I am trying to align some small sequence reads to a genome using bwa. For this specific project I need to have all mapping positions returned were the read maps with less than a given number of mismatches (this could be absolute number or % of read length).
So for example if a read maps perfectly in 10 locations, with 1 mismatch in 100 more and 2 mismatches in 200 more I would want all 310 locations returned. I want to do that for as many mismatches allowed by my computational power (if I find the right switch I can try with different numbers).
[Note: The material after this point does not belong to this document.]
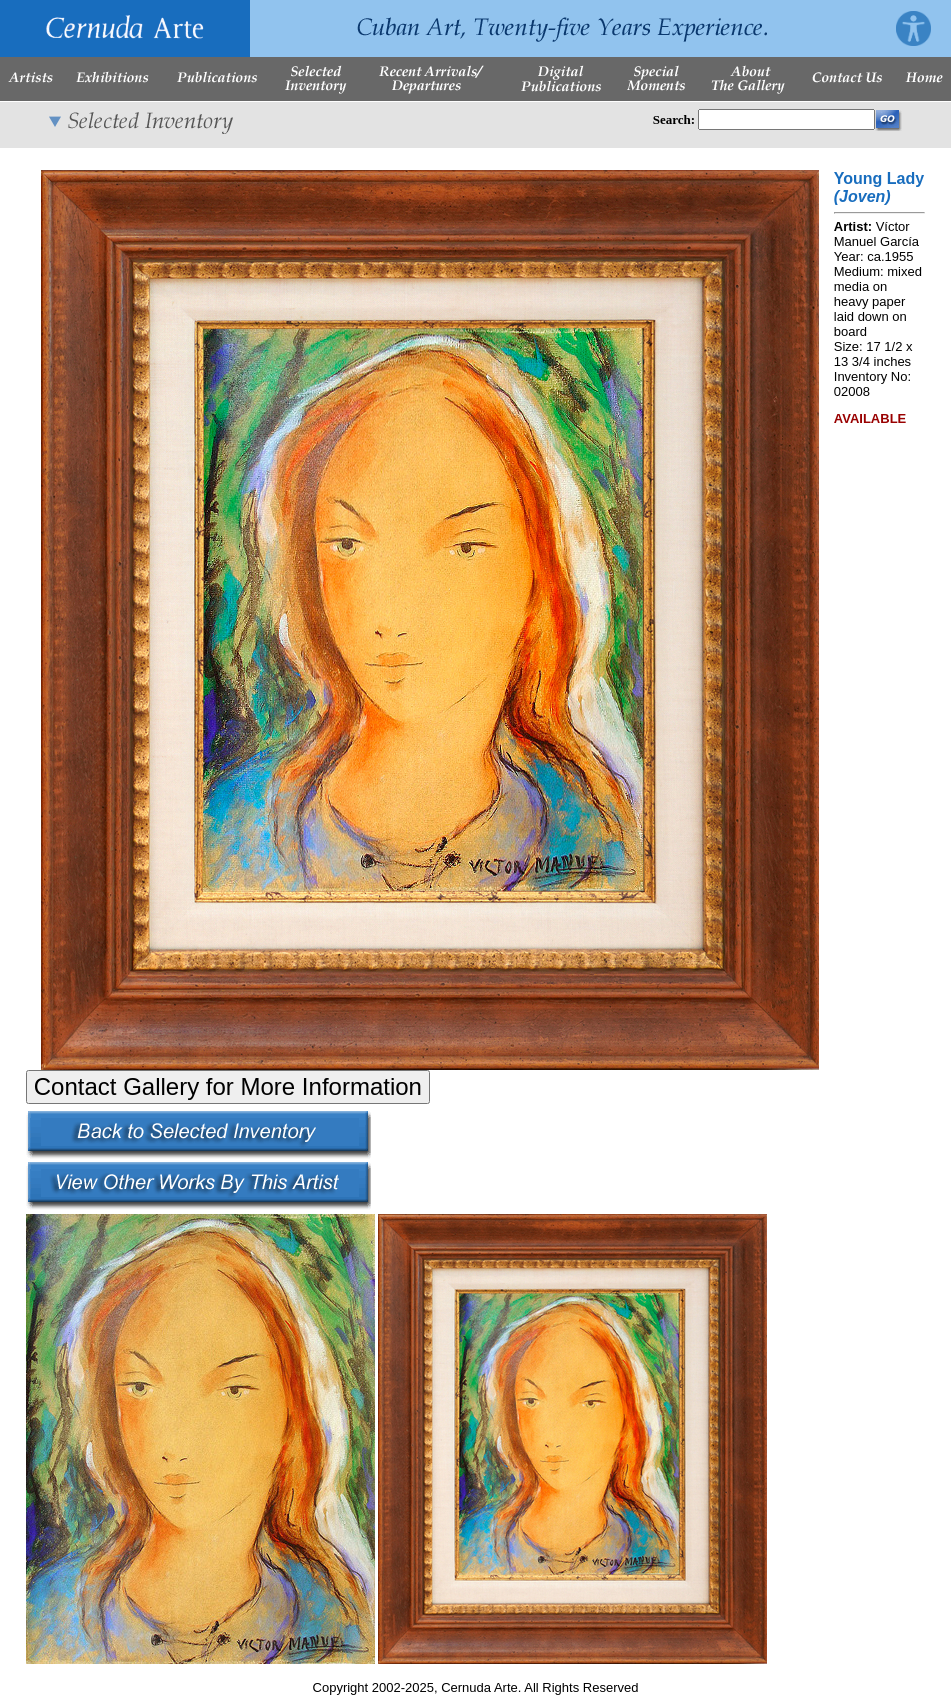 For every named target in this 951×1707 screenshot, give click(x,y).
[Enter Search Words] (786, 119)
Reading the bwa manual and some initial testing didn't help much:
I tried changing the -n flag to different sizes (I have 30nt reads on average) and the results show that the file size is not increasing as expected (foo.$n.sai):
1.5K foo.1.sai 3.2K foo.2.sai 5.3K foo.3.sai 21K foo.5.sai 12K foo.7.sai 11K foo.10.sai 11K foo.15.sai 11K foo.30.sai 11K foo.40.sai
what I find especially confusing is that it peaks at $n=5 and then drops again.
looking inside the file (I convert it to sam) I see that the $n=5 file has alignments up to a distance of 5, but the $n=7 file has alignments (for the same read) up to distance of 2. How does this work?
I am running this:
bwa aln -t 8 -n $i -N -l 100000 genome.fa foo.fa > foo/foo.$i.sai
for different lengths. If I take out the -N flag then it just returns alignments 1 step worse than the perfect one (or so I believe from looking at the results). the -l flag is supposed to override the "seed" functionality.
Any ideas? How could I get alignments with 7 mismatches let's say?